> _Data items_:
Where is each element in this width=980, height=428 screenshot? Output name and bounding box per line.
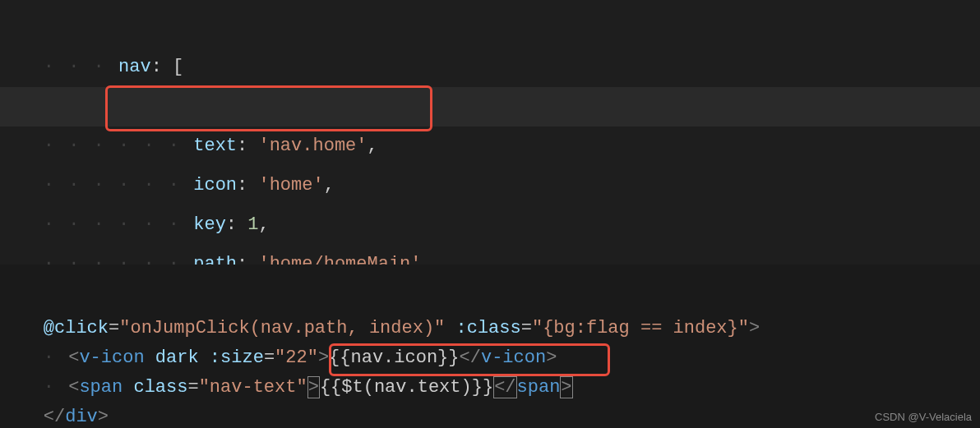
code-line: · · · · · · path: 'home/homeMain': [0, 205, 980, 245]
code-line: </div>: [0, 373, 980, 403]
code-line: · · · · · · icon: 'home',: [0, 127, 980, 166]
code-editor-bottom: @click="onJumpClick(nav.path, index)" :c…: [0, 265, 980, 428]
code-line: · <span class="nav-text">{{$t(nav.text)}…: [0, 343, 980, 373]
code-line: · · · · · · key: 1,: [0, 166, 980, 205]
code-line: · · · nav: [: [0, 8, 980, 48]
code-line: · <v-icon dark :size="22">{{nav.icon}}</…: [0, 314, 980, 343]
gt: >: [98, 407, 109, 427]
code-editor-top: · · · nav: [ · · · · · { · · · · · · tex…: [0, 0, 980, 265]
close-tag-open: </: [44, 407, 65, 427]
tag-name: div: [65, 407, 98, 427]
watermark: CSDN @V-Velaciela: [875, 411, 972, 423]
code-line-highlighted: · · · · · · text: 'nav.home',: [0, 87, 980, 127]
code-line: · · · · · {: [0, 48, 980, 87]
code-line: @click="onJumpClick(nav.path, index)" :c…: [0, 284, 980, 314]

> _TASK DIRECTIONS_: Every entry should be repeated verbatim, with the pictures left out.

> _SOLUTION FOR THIS TASK_:
Where is each element in this width=980, height=428 screenshot? Output name and bounding box per line.
code-line: · · · · · · path: 'home/homeMain': [0, 205, 980, 245]
code-line: </div>: [0, 373, 980, 403]
code-line: · · · · · · icon: 'home',: [0, 127, 980, 166]
code-editor-bottom: @click="onJumpClick(nav.path, index)" :c…: [0, 265, 980, 428]
code-line: · <span class="nav-text">{{$t(nav.text)}…: [0, 343, 980, 373]
code-line: · · · · · · key: 1,: [0, 166, 980, 205]
code-line: · · · nav: [: [0, 8, 980, 48]
code-line: · <v-icon dark :size="22">{{nav.icon}}</…: [0, 314, 980, 343]
gt: >: [98, 407, 109, 427]
code-editor-top: · · · nav: [ · · · · · { · · · · · · tex…: [0, 0, 980, 265]
close-tag-open: </: [44, 407, 65, 427]
tag-name: div: [65, 407, 98, 427]
watermark: CSDN @V-Velaciela: [875, 411, 972, 423]
code-line-highlighted: · · · · · · text: 'nav.home',: [0, 87, 980, 127]
code-line: · · · · · {: [0, 48, 980, 87]
code-line: @click="onJumpClick(nav.path, index)" :c…: [0, 284, 980, 314]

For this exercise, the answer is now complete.